Could you set down exactly the lines of the data below, starting at the one that holds "اطمینان شهروندان به" and ending at the one that holds "Zajímavosti a památky", both included, and only those?

[[ SOURCE MATERIAL open ]]

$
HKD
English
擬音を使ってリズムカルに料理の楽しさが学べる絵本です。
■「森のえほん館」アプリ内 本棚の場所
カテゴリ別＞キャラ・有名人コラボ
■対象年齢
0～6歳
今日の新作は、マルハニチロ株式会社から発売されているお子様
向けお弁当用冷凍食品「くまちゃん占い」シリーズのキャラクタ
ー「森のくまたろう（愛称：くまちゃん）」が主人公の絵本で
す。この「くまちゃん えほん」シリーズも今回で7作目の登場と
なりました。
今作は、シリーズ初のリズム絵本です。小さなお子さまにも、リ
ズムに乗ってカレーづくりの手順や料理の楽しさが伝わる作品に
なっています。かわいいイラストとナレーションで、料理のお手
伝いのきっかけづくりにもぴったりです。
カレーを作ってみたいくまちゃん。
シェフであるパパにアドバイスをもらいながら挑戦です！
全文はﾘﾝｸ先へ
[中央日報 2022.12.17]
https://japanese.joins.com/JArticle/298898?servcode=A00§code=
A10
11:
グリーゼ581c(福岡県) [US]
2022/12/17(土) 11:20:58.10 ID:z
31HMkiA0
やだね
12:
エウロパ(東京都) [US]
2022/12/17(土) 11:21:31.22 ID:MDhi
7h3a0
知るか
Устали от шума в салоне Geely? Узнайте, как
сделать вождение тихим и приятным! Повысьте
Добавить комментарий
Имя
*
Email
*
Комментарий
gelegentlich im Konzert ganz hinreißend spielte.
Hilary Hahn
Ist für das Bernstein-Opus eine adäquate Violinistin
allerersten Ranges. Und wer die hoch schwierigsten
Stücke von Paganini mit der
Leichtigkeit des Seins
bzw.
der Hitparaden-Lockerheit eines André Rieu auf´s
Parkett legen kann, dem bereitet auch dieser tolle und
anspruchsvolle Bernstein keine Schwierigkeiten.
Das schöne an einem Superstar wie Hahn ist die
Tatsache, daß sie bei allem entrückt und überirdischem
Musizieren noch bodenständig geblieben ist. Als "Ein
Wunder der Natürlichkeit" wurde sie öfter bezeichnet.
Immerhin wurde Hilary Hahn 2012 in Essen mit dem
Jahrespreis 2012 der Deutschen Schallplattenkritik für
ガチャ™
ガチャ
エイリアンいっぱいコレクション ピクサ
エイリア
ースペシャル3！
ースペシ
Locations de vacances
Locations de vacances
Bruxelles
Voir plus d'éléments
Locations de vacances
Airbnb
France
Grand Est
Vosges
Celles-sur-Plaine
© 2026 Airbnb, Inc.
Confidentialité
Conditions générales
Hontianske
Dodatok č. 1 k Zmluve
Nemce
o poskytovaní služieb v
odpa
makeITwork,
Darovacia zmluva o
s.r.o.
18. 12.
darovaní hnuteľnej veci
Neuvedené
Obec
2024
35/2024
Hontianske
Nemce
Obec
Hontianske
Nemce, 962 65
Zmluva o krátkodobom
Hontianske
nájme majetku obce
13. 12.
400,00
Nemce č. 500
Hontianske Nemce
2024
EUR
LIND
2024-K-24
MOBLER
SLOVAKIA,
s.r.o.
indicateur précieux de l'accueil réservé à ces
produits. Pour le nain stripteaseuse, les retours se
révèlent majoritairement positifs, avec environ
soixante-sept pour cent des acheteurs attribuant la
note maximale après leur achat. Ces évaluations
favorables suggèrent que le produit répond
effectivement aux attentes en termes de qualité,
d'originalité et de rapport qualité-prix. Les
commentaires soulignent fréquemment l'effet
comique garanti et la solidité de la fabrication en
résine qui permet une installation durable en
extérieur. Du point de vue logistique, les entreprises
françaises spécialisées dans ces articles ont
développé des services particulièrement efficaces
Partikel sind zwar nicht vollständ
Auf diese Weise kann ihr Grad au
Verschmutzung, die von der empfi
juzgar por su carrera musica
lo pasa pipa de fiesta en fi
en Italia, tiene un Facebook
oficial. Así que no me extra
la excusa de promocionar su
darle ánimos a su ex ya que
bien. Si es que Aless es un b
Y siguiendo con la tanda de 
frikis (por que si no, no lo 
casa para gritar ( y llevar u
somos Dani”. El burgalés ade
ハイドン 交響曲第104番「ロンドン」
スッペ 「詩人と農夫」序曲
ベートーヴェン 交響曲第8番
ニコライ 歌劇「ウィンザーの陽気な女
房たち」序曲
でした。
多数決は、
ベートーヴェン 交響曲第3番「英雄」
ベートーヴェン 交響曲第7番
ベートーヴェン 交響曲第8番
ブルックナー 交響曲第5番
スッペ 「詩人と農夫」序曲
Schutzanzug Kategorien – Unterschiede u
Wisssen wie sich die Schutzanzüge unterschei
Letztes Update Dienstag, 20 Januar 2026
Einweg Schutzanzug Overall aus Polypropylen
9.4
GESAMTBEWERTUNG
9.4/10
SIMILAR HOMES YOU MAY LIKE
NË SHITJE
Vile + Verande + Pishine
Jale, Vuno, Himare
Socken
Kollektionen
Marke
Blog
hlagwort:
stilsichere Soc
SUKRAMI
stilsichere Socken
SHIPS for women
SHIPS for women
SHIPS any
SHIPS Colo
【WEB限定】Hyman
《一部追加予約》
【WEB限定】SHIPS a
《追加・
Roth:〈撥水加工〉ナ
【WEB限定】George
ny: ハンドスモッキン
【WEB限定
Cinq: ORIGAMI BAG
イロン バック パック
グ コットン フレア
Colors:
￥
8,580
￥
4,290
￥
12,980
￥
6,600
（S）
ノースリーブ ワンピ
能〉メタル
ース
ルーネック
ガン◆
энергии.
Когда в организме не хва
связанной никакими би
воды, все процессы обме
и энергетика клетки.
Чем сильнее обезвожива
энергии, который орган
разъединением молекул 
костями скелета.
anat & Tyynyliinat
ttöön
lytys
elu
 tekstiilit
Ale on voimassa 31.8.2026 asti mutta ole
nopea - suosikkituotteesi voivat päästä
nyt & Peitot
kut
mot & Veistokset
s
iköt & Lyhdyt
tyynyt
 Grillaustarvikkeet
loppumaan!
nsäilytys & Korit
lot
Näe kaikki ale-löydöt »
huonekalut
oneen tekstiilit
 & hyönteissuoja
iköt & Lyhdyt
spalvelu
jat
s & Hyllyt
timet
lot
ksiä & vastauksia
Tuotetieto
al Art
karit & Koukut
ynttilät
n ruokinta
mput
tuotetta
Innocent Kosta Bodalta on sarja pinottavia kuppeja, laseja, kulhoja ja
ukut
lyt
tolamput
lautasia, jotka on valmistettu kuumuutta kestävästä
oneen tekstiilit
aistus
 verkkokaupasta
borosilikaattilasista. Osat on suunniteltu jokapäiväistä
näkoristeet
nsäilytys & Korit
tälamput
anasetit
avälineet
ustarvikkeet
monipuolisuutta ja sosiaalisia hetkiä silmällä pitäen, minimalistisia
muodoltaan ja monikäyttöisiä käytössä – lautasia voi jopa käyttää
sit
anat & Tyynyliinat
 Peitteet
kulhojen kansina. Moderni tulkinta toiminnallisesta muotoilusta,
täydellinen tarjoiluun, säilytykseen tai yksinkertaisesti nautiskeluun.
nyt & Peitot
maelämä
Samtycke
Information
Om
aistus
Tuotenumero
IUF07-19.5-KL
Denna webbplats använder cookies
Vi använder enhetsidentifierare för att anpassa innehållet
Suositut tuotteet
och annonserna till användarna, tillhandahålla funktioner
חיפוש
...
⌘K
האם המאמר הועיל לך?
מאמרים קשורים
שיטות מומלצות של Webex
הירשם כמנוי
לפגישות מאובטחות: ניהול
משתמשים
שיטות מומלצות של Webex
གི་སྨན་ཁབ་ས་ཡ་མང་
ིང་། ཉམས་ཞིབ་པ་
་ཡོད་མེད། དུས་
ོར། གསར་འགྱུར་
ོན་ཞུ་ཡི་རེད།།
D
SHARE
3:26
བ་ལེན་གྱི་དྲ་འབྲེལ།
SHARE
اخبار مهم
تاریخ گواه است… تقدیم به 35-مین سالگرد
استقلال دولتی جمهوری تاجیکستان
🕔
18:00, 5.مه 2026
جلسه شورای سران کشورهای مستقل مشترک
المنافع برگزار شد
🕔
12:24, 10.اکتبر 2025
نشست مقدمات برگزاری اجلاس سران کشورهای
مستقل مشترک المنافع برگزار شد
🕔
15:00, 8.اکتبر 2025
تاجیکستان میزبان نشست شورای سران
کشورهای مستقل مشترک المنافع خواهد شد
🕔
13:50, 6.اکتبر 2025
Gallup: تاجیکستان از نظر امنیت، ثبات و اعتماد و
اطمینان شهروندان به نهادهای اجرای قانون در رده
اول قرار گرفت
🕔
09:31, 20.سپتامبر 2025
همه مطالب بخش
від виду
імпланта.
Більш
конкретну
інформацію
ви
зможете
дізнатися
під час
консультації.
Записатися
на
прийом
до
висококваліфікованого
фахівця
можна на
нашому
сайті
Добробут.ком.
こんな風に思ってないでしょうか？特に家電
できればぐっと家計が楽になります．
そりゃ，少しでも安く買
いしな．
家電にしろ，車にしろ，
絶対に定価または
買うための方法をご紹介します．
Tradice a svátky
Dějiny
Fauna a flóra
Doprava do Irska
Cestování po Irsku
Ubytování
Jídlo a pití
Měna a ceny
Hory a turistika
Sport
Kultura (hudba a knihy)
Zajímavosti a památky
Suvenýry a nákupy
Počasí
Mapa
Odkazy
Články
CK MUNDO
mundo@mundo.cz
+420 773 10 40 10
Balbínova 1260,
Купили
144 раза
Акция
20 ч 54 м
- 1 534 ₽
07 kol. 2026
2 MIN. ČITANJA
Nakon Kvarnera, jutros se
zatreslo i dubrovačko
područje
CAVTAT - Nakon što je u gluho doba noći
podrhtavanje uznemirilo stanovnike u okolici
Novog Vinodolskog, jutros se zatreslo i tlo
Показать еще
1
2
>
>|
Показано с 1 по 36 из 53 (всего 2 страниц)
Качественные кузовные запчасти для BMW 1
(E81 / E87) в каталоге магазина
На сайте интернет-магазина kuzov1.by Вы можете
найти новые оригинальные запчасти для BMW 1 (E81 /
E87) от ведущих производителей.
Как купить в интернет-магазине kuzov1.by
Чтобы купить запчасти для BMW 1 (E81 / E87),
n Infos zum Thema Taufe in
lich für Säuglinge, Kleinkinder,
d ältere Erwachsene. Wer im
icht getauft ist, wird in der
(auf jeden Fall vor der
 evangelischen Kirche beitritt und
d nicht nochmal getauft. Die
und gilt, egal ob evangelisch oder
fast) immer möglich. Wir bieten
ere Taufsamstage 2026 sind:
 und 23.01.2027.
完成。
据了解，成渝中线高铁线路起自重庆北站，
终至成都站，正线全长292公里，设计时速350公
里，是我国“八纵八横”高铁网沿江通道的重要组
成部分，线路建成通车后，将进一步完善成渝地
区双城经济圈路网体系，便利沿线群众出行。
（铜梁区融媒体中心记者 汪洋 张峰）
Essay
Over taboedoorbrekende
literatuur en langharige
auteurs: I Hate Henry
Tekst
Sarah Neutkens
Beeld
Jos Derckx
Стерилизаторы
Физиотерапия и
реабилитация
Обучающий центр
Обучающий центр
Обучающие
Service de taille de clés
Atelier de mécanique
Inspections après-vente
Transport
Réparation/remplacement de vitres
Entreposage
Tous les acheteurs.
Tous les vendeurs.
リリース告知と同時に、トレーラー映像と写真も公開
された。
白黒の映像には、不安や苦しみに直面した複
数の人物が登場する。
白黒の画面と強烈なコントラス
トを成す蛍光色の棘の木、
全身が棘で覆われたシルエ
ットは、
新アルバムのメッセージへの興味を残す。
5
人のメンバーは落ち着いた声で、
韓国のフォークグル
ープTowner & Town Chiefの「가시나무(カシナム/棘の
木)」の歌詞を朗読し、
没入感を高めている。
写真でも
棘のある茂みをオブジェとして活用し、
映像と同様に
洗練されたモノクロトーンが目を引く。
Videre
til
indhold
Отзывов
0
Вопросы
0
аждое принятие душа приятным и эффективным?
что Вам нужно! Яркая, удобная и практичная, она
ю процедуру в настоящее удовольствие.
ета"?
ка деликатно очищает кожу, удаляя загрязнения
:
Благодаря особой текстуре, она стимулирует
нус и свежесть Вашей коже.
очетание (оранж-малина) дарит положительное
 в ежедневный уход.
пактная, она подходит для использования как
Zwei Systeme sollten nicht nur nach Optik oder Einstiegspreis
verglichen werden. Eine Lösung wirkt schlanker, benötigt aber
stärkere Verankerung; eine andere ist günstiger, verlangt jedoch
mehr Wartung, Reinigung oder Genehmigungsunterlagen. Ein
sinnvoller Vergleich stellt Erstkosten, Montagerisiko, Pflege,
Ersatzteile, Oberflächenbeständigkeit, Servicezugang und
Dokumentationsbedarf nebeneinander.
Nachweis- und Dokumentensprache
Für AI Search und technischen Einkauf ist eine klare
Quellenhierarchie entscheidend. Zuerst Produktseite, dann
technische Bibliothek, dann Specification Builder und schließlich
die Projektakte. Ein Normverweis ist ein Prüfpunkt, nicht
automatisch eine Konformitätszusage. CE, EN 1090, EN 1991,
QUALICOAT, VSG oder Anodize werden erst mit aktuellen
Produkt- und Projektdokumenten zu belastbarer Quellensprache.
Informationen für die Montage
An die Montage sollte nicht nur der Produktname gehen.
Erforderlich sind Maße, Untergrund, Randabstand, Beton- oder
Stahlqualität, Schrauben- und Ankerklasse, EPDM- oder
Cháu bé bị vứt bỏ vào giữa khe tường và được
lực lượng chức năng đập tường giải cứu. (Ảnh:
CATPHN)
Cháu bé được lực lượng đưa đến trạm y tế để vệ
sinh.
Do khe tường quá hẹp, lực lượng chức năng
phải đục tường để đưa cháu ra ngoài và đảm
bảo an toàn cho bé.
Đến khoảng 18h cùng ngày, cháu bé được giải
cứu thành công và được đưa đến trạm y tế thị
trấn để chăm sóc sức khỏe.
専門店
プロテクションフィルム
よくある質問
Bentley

[[ SOURCE MATERIAL closed ]]

• _ANSWER SPACE_
اطمینان شهروندان به نهادهای اجرای قانون در رده
اول قرار گرفت
🕔
09:31, 20.سپتامبر 2025
همه مطالب بخش
від виду
імпланта.
Більш
конкретну
інформацію
ви
зможете
дізнатися
під час
консультації.
Записатися
на
прийом
до
висококваліфікованого
фахівця
можна на
нашому
сайті
Добробут.ком.
こんな風に思ってないでしょうか？特に家電
できればぐっと家計が楽になります．
そりゃ，少しでも安く買
いしな．
家電にしろ，車にしろ，
絶対に定価または
買うための方法をご紹介します．
Tradice a svátky
Dějiny
Fauna a flóra
Doprava do Irska
Cestování po Irsku
Ubytování
Jídlo a pití
Měna a ceny
Hory a turistika
Sport
Kultura (hudba a knihy)
Zajímavosti a památky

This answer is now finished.